This monthly column will discuss all the components of quality clinical documentation with a comprehensive approach to cover all areas of the healthcare industry.
By Autumn Reiter, BSN, RN, CCDS, CDIP, CCS, AHIMA Certified ICD-10 Trainer
When I explain my role as a clinical documentation specialist to people, the first question that comes up most frequently is the financial impact of my job. With the plethora of information given to the public via medicine-related dramas and news broadcasts, it is no wonder they ask this question. While the healthcare industry in the United States is complex—as health information management professionals are well aware—the end goal of clinical documentation improvement (CDI) is to promote the accurate “story” of each patient’s stay. When people get this answer, their response is often a perplexed look accompanied by the question, “But you are trying to get more money, right?”
It seems lately that every time you turn on the television there is a new medical drama starting. Unfortunately, the depiction of healthcare and the patient encounter is offered in a very skewed view depending on the storyline and intended impact. Some have gone as far as to note that any financial impact should be over looked and that it is a discredit to the profession to be cognizant of the financial burdens and rising healthcare costs. Although cost of care should not drive healthcare providers’ treatment decisions, accurate documentation is essential to obtain payment for the services rendered and assign the proper codes associated with those services.
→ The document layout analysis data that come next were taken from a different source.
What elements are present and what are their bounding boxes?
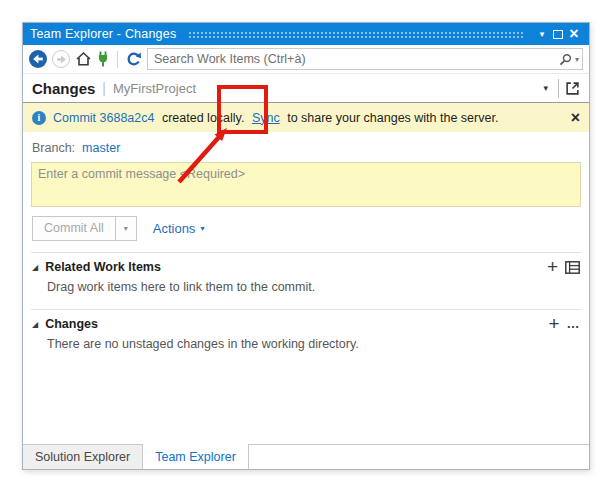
team-explorer-window: Team Explorer - Changes ▾ × — [22, 22, 590, 470]
actions-caret-icon: ▾ — [200, 224, 204, 233]
title-bar[interactable]: Team Explorer - Changes ▾ × — [23, 23, 589, 45]
forward-arrow-icon — [56, 54, 67, 65]
plug-icon — [97, 51, 109, 67]
work-item-list-icon[interactable] — [565, 261, 580, 274]
branch-name-link[interactable]: master — [82, 141, 120, 155]
search-box: ▾ — [147, 48, 583, 70]
branch-row: Branch: master — [32, 141, 581, 155]
window-title: Team Explorer - Changes — [30, 27, 176, 41]
project-name: MyFirstProject — [113, 81, 196, 96]
commit-all-button[interactable]: Commit All — [33, 217, 115, 240]
back-button[interactable] — [29, 50, 47, 68]
changes-section-description: There are no unstaged changes in the wor… — [31, 333, 581, 357]
changes-section-header[interactable]: ◢ Changes + … — [31, 310, 581, 333]
dismiss-notification-icon[interactable]: × — [571, 111, 580, 125]
notification-text-end: to share your changes with the server. — [287, 111, 498, 125]
toolbar-separator — [117, 51, 118, 68]
connect-button[interactable] — [97, 51, 109, 67]
tab-team-explorer[interactable]: Team Explorer — [143, 444, 249, 469]
changes-page-content: Branch: master Commit All ▾ Actions ▾ ◢ … — [23, 132, 589, 444]
branch-label: Branch: — [32, 141, 75, 155]
undock-popout-icon[interactable] — [565, 81, 580, 96]
refresh-icon — [126, 51, 142, 67]
collapse-triangle-icon[interactable]: ◢ — [32, 320, 38, 329]
search-icon[interactable] — [559, 53, 572, 66]
more-options-icon[interactable]: … — [567, 319, 581, 329]
refresh-button[interactable] — [126, 51, 142, 67]
related-work-items-description: Drag work items here to link them to the… — [31, 276, 581, 300]
search-input[interactable] — [147, 48, 583, 70]
header-separator — [558, 79, 559, 98]
tab-solution-explorer[interactable]: Solution Explorer — [23, 445, 143, 469]
forward-button[interactable] — [52, 50, 70, 68]
search-options-caret-icon[interactable]: ▾ — [575, 55, 579, 64]
info-icon: i — [32, 111, 46, 125]
close-icon[interactable]: × — [566, 26, 582, 42]
commit-all-dropdown-icon[interactable]: ▾ — [115, 217, 136, 240]
page-header: Changes | MyFirstProject ▾ — [23, 74, 589, 103]
actions-label: Actions — [153, 221, 196, 236]
actions-menu-button[interactable]: Actions ▾ — [153, 221, 205, 236]
maximize-square-glyph — [553, 30, 563, 39]
related-work-items-title: Related Work Items — [45, 260, 161, 274]
drag-handle-dots[interactable] — [188, 31, 524, 40]
related-work-items-header[interactable]: ◢ Related Work Items + — [31, 253, 581, 276]
home-icon — [75, 51, 92, 67]
notification-bar: i Commit 3688a2c4 created locally. Sync … — [23, 103, 589, 132]
sync-link[interactable]: Sync — [252, 111, 280, 125]
add-work-item-icon[interactable]: + — [547, 260, 558, 274]
window-position-dropdown-icon[interactable]: ▾ — [534, 26, 550, 42]
page-title: Changes — [32, 80, 95, 97]
add-changes-icon[interactable]: + — [548, 317, 559, 331]
commit-all-split-button: Commit All ▾ — [32, 216, 137, 241]
collapse-triangle-icon[interactable]: ◢ — [32, 263, 38, 272]
commit-message-input[interactable] — [31, 162, 581, 207]
commit-actions-row: Commit All ▾ Actions ▾ — [32, 216, 581, 241]
maximize-icon[interactable] — [550, 26, 566, 42]
pages-dropdown-icon[interactable]: ▾ — [539, 83, 552, 93]
home-button[interactable] — [75, 51, 92, 67]
notification-message: Commit 3688a2c4 created locally. Sync to… — [53, 111, 498, 125]
bottom-tab-strip: Solution Explorer Team Explorer — [23, 444, 589, 469]
empty-area — [31, 357, 581, 444]
page-title-separator: | — [102, 80, 106, 96]
commit-hash-link[interactable]: Commit 3688a2c4 — [53, 111, 154, 125]
navigation-toolbar: ▾ — [23, 45, 589, 74]
notification-text-middle: created locally. — [162, 111, 244, 125]
back-arrow-icon — [32, 53, 44, 65]
changes-section-title: Changes — [45, 317, 98, 331]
But our jobs do not end there. We help ensure accurate data is collected for reporting, that the information the public is receiving via the public reports is correct, and that they are informed about facilities care and services. We review quality components and safety measures, all of which helps healthcare consumers make informed decisions on where to receive healthcare and who will provide that treatment.
The following analogy is a useful illustration to help those new to the CDI profession understand the impact of CDI. Let’s say you were seen at your local hospital, but six months later you take a trip to Europe and become ill. The providers there request your records from the states to help treat you accurately. Although there is potential a spoken language barrier, if the ICD-10 codes are as accurate as possible, there should be no concern. These function as a language of their own and it is the responsibility of CDI to make sure those codes fully depict the diagnoses noted. When we discuss any item, being as descriptive as possible creates a picture of what we are discussing. I can tell you I have a bike, but if I describe that bike as being a blue and white road bike, then the picture is much more clear. In turn, a provider’s note can say the patient had pneumonia, but if we can capture aspiration pneumonia due to swallowing difficulty following CVA, the picture again is very different and paints a clearer picture. CDI professionals are the translators for the language of ICD-10. They serve as the editors to each patient’s healthcare novel, each chapter closely reviewed for increased specificity that will allow for a more accurate story to be told through their reviews, queries, and conversations with providers.
Even though CDI professionals are not providing care at the bedside, they are still helping patients—just in a different way. It is essential for all CDI professionals to make sure each record is as accurate as possible, and that the providers understand the importance of the details in their documentation and the impact that has on their patients’ care—as well as the impact these details can have for the organization. Hospitals are businesses, and, yes, there is also a financial impact aspect to the importance of CDI as well—but that is only a small piece in a much larger story.